(Raw data)

+++++

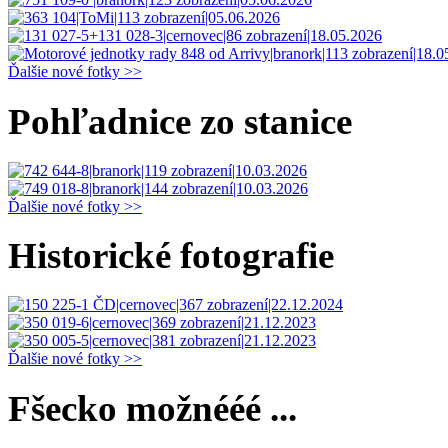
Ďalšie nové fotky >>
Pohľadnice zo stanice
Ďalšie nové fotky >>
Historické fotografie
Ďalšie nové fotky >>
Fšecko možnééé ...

+++++

Keep only the lines from the one containing "Pohľadnice zo stanice" to the end of the entries, and repeat them exactly.

Pohľadnice zo stanice
Ďalšie nové fotky >>
Historické fotografie
Ďalšie nové fotky >>
Fšecko možnééé ...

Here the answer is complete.